=== TASK GOAL ===
Where does "mais" occur in the listing? Copy every line that holds it.

=== Section Start ===

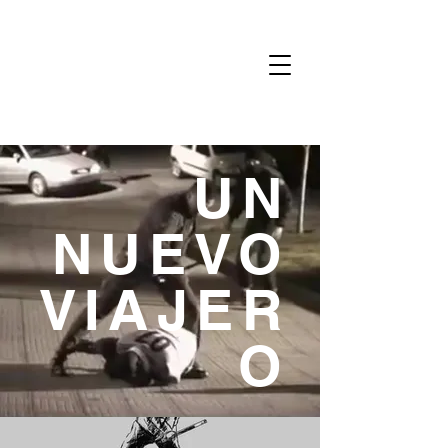
UN
NUEVO
VIAJER
O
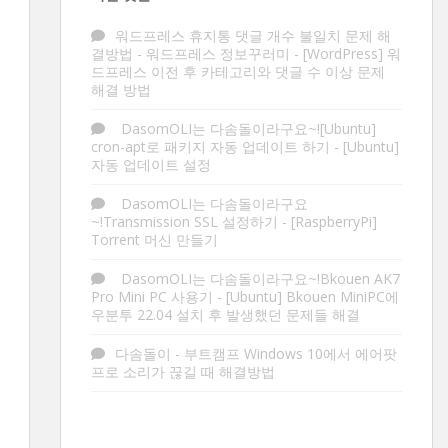
워드프레스 휴지통 댓글 개수 불일치 문제 해
결방법 - 워드프레스 정보꾸러미
-
[WordPress] 워
드프레스 이전 후 카테고리와 댓글 수 이상 문제
해결 방법
DasomOLI는 다솜돌이라구요~![Ubuntu]
cron-apt로 패키지 자동 업데이트 하기
-
[Ubuntu]
자동 업데이트 설정
DasomOLI는 다솜돌이라구요
~!Transmission SSL 설정하기
-
[RaspberryPi]
Torrent 머신 만들기
DasomOLI는 다솜돌이라구요~!Bkouen AK7
Pro Mini PC 사용기
-
[Ubuntu] Bkouen MiniPC에
우분투 22.04 설치 후 발생했던 문제들 해결
다솜돌이
-
부트캠프 Windows 10에서 에어팟
프로 소리가 끊길 때 해결방법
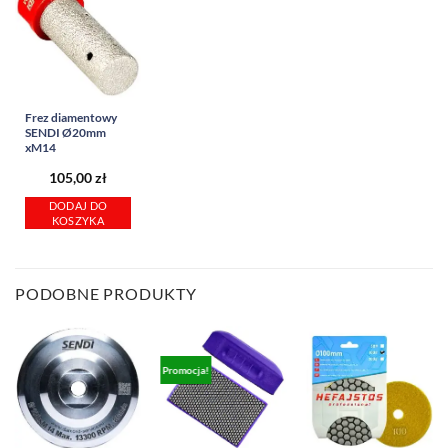
Frez diamentowy
SENDI Ø20mm
xM14
105,00
zł
DODAJ DO
KOSZYKA
PODOBNE PRODUKTY
Promocja!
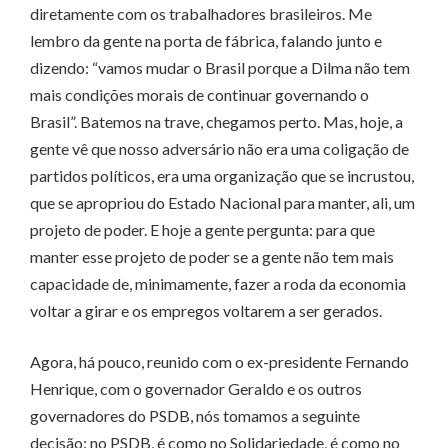
diretamente com os trabalhadores brasileiros. Me
lembro da gente na porta de fábrica, falando junto e
dizendo: “vamos mudar o Brasil porque a Dilma não tem
mais condições morais de continuar governando o
Brasil”. Batemos na trave, chegamos perto. Mas, hoje, a
gente vê que nosso adversário não era uma coligação de
partidos políticos, era uma organização que se incrustou,
que se apropriou do Estado Nacional para manter, ali, um
projeto de poder. E hoje a gente pergunta: para que
manter esse projeto de poder se a gente não tem mais
capacidade de, minimamente, fazer a roda da economia
voltar a girar e os empregos voltarem a ser gerados.
Agora, há pouco, reunido com o ex-presidente Fernando
Henrique, com o governador Geraldo e os outros
governadores do PSDB, nós tomamos a seguinte
decisão: no PSDB, é como no Solidariedade, é como no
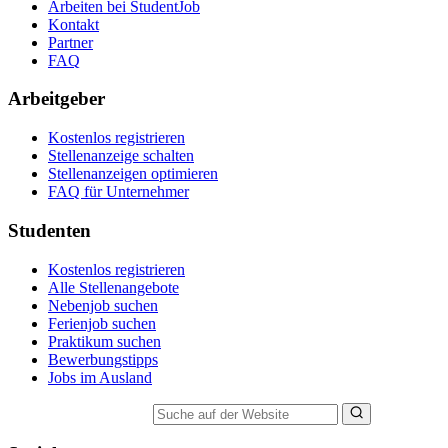
Arbeiten bei StudentJob
Kontakt
Partner
FAQ
Arbeitgeber
Kostenlos registrieren
Stellenanzeige schalten
Stellenanzeigen optimieren
FAQ für Unternehmer
Studenten
Kostenlos registrieren
Alle Stellenangebote
Nebenjob suchen
Ferienjob suchen
Praktikum suchen
Bewerbungstipps
Jobs im Ausland
Suche auf der Website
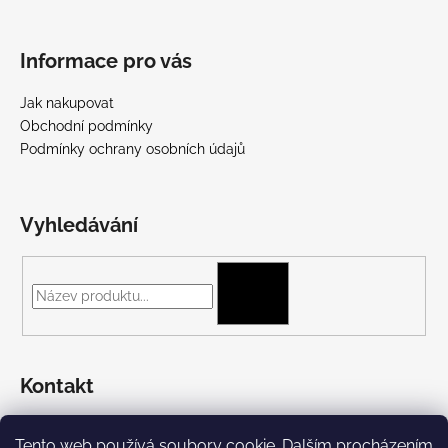
Informace pro vás
Jak nakupovat
Obchodní podmínky
Podmínky ochrany osobních údajů
Vyhledávání
HLEDAT
Kontakt
+420 775 697 782
Tento web používá soubory cookie. Dalším procházením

=== Section End ===

=== FINISHED TASK ===
mais condições morais de continuar governando o
manter esse projeto de poder se a gente não tem mais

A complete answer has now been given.